この事業は、電気柵やワイヤを張った柵を田畑に設置するなどした場合、最大で全額が補助される「鳥獣被害防止総合対策交付金事業」。
事業の始まった2008年度から2017年度までの間、東京都を除く46道府県に約840億円が交付された。 この交付金による対策が適切に実施されているか、会計検査院が全国10余りの道府県を抽出して柵の設置状況を調べたところ、200か所以上で動物が容易に田畑に侵入できるような状態であることがわかった。

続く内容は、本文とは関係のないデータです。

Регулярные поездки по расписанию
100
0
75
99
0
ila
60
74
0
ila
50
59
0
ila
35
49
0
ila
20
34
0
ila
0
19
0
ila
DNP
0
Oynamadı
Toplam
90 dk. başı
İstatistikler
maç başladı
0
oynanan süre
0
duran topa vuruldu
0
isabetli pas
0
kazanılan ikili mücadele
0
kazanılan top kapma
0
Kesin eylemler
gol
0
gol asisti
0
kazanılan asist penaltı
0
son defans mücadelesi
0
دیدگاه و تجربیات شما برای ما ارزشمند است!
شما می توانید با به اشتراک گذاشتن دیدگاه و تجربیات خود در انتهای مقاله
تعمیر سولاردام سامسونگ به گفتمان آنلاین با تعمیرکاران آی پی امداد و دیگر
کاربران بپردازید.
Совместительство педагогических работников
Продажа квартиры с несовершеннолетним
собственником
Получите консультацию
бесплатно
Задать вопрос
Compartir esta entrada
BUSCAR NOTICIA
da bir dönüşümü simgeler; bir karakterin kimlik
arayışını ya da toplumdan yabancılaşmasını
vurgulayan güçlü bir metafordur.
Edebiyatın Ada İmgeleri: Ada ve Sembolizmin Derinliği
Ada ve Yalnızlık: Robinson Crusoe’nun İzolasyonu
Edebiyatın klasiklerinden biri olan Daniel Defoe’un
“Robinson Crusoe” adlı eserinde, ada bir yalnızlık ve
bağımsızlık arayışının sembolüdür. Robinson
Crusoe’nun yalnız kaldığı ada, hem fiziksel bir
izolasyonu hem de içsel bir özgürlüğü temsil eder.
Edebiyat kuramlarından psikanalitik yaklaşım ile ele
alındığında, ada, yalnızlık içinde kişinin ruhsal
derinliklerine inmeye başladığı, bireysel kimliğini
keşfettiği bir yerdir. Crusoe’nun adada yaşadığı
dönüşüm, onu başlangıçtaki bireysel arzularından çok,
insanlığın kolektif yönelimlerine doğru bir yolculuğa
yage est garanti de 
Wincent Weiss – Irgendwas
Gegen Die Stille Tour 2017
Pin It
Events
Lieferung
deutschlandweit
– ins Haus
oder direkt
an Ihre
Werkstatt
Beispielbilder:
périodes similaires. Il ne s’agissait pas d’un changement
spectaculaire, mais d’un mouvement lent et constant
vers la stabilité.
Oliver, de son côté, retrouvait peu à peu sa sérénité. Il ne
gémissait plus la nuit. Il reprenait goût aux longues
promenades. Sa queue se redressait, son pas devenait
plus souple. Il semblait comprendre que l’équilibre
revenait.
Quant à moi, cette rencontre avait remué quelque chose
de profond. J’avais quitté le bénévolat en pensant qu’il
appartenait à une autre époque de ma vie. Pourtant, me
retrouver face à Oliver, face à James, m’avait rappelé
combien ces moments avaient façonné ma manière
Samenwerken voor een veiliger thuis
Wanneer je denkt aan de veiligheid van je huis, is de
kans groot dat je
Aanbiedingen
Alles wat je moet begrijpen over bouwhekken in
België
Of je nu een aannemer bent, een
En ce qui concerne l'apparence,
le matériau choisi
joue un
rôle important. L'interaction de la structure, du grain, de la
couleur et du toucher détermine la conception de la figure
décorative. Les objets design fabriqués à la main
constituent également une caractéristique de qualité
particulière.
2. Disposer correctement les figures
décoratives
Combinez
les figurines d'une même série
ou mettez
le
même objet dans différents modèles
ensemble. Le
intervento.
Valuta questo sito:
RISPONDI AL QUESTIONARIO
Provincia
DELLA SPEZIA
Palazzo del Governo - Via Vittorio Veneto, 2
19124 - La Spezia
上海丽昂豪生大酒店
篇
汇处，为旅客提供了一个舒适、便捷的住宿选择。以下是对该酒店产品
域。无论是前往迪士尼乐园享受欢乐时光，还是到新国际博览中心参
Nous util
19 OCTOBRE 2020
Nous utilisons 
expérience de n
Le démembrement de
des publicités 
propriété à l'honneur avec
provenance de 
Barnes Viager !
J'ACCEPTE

維持管理や設置方法に問題があったことが原因で、不具合によって計約5億円分の農作物被害が出ていた。 自治体が設置場所の地権者の合意を得ることができず、田畑を囲うように柵を設置できなかったケースや、柵が倒れて動物の侵入を防げない状態になっていたケース、さらに柵が倒れていた場所の中には、設置後1年以上点検していなかったケースもあったとのこと。
電気柵は、防護柵に通電することで、侵入しようとする野生動物に電気ショックを与え、物理的な遮断というよりは、心理的な遮断効果を狙うものである。適正に設置・管理できれば、高い効果が期待できるが、そもそも田畑を囲うことができないと意味がない。また設置後も、漏電防止などのメンテナンスが必要なこと、費用が割高であることがデメリットである。
今回の調査結果は、そもそも柵の設置時点で不備があったこと、設置後のメンテナンスが適正に行われていなかったことが浮き彫りになった形だ。会計検査院は、農林水産省に対し改善を求めることにしている。